La Minusca, dotée d’un budget de 800 millions de dollars (740 millions d’euros), compte 11 600 militaires et civils, dont 850 militaires de RDC. Elle a pour mission, au côté des hommes de « Sangaris », de stoper un cycle de violences intercommunautaires meurtrières qui a commencé fin 2013.
En août, le général Babacar Gaye, chef de la Minusca, avait été limogé après la révélation d’abus sexuels commis sur des enfants par des casques bleus. Peu après, le secrétariat général de l’ONU demandait à la RDC d’enquêter sur trois de ses hommes accusés d’avoir violé deux jeunes femmes et une mineure à Bambari, dans le centre de la Centrafrique. Il soulignait qu’il s’agissait de la « quatrième affaire » du genre, que Kinshasa avait ignoré les précédentes alertes et que des sanctions pourraient tomber.
En septembre, décidé à vaincre le « cancer » des violences sexuelles, Ban Ki-moon a menacé de « rapatrier des contingents entiers » si les Etats ne punissaient pas les coupables. De son côté, après une enquête menée à Bambari, Kinshasa avait blanchi ses hommes. Mais, à la mi-novembre, de nouvelles accusations ciblent ses soldats. Kinshasa dément en avoir été averti d’un non-renouvellement du contingent au sein de la Minusca.

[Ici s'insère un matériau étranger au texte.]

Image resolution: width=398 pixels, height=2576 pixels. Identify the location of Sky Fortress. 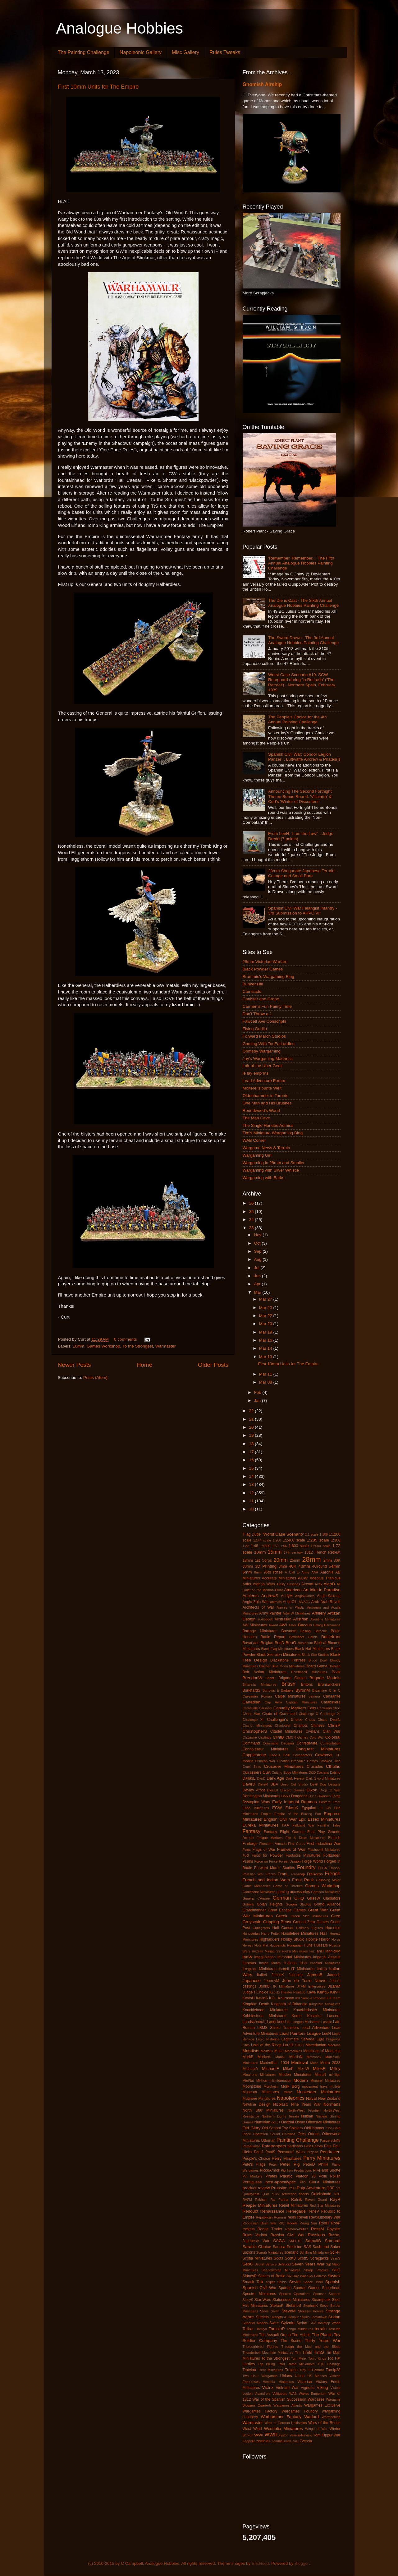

Selon un haut responsable de l’armée congolaise, le contingent de Bambari devait être relevé en octobre, dans le cadre d’une rotation classique des troupes. Mais, dit-il, le département de l’ONU chargé des missions de la paix a « recommandé que la relève attende le contrôle des nouveaux militaires » formés depuis mars à Kisangani (nord-est). Mais leur évaluation s’est révélée « insatisfaisante », explique un fonctionnaire de l’ONU, évoquant « des problèmes dans la préparation » des militaires et « des inquiétudes concernant leurs aptitudes ».
La rupture semble inévitable, mais complexe. « On aimerait que, en cas de relève, que leur retrait puisse être compensé par l’arrivée d’autres soldats, commente le haut fonctionnaire de l’ONU basé à New York. Quel pays acceptera de remplacer la RDC dans le dispositif ? C’est là que ça coince. On tâte le terrain du côté de l’Afrique du Sud… et du sous-groupe austral. »
Kinshasa promet « d’intensifier ses efforts » de prévention
L’Est congolais souffre d’instabilité depuis vingt ans. L’ampleur des violences sexuelles a considérablement baissé depuis la fin de la deuxième guerre du Congo (1998-2003), mais l’ONU et des ONG rapportent régulièrement que de tels crimes sont perpétrés par des rebelles et des soldats.
La RDC doit « mettre l’accent sur le respect de droits humains et la lutte contre les violences sexuelles dans la réforme de l’armée congolaise », débutée en 2005 et soutenue par des bailleurs étrangers, commente le député d’opposition Juvénal Munubo, membre de la commission permanente défense et sécurité à l’Assemblée nationale.
Pour l’heure, des campagnes de sensibilisation sont organisées jusque dans des zones reculées, quelques hauts gradés ont été condamnés pour viol et le président Joseph Kabila avait nommé, en juillet 2014, une conseillère spéciale chargée de combattre les violences sexuelles, Jeanine Mabunda. Mais beaucoup reste à faire. Exemple récent : le Bureau conjoint de l’ONU pour les droits de l’homme a pu recenser quatorze victimes de viols commis entre les 20 et 22 septembre par des soldats traquant un chef rebelle du Sud-Kivu. Saisie, Kinshasa s’est engagée à poursuivre les coupables et à « intensifier ses efforts » de prévention, indique le bureau.